Together these studies confirm a role for microglia in the pathogenesis and progression of EAE, with a beneficial effect on disease progression of inhibitors of microglial activation. However, microglia do not only contribute to the disease in an adverse manner, and the impact of microglial activation on disease outcome depends on the form and timing of activation. Indeed, evidence has accumulated indicating that microglia can also exert a neuroprotective role in EAE/MS. One of the most important beneficial roles of microglia in EAE is the phagocytic removal of apoptotic cells and myelin debris, without the induction of inflammation, which is crucial for the maintenance of a microenvironment that supports tissue regeneration. Indeed, myelin debris has an inhibitory effect on maturation of oligodendrocyte progenitor cells³⁰ and on axonal regeneration.⁷³ In this context, the role of TREM-2 in the control of excessive inflammation was recently demonstrated in EAE. TREM-2, which stimulates phagocytosis and down-regulates inflammatory signals in microglia via the signalling adaptor molecule DAP12,²² is up-regulated on microglia and macrophages, mainly in the spinal cord, during EAE^27,29 and its blockade during the effector phase of EAE leads to disease exacerbation with more diffuse CNS inflammatory infiltrates and demyelination in the brain parenchyma.²⁹ Intravenous treatment of EAE-affected mice at disease peak with TREM-2-transduced myeloid precursor cells, which migrated to the perivascular inflammatory lesions, led to increased phagocytosis of debris in these mice, together with a decrease in expression of inflammatory cytokines in the spinal cord, some diminution of the inflammatory infiltrate, and a clear reduction of axonal damage and demyelination.
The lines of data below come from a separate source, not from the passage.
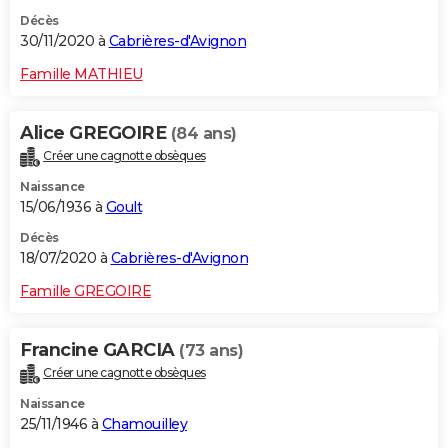
Décès
30/11/2020 à
Cabrières-d'Avignon
Famille MATHIEU
Alice GREGOIRE
(84 ans)
Créer une cagnotte obsèques
Naissance
15/06/1936 à
Goult
Décès
18/07/2020 à
Cabrières-d'Avignon
Famille GREGOIRE
Francine GARCIA
(73 ans)
Créer une cagnotte obsèques
Naissance
25/11/1946 à
Chamouilley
These effects were associated with a marked amelioration of the clinical course in mice treated at disease peak, with early and almost complete recovery from clinical symptoms.²⁷

More recently, microRNA-124 (miR-124) was identified through EAE studies as a key regulator of microglia quiescence. In healthy mice, CNS-resident microglia, but not peripheral macrophages, were found to express high levels of miR-124, and EAE studies with chimeric mice showed that miR-124 expression by microglia decreased by ∼ 70% during the course of the disease. Highest levels were observed in resting CD45^low MHC class II⁻ microglia, whereas levels were 60% lower in activated MHC class II⁺ microglia at disease onset; in vitro experiments showed that miR-124 is similarly down-regulated in LPS-activated microglia.⁷⁴ Intravenous administration of miR-124 at the effector phase of disease ameliorated EAE and reduced neuroinflammation probably through its effect on macrophages, whereby miR-124 is able to promote a phenotypic switch from classically to alternatively activated macrophage, through indirect down-regulation of transcription factor PU.1, and thereby decreased expression of activation markers CD45, MHC class II and CD86, via inhibition of C/EBP-α.⁷⁴ Such a function is probably also at play in the maintenance of a quiescent microglial phenotype in the normal CNS.

Alternatively activated microglia can secrete a wide range of molecules that can have a neuroprotective effect in MS/EAE, either directly, such as insulin-like growth factor 1, which promotes proliferation and differentiation of neural progenitor cells,^75,76 or indirectly through their anti-inflammatory effect, such as the anti-inflammatory cytokines IL-4, IL-10 and TGF-β. In vitro studies have shown that IL-4-stimulated microglia are able to instruct neural progenitor cells to differentiate into oligodendrocytes, at least in part through release of insulin-like growth factor 1.⁷⁵

Does the therapeutic effect of currently approved disease-modifying drugs for MS also reflect their impact on microglia?

A number of disease-modifying drugs that have been, or are in the process of being, approved for MS, can potentially affect microglial phenotype directly or indirectly. We shall address this issue for the two most used first-line treatments for relapsing–remitting MS, IFN-β and glatiramer acetate (GA), and for the recently approved fingolimod and dimethyl fumarate (DMF).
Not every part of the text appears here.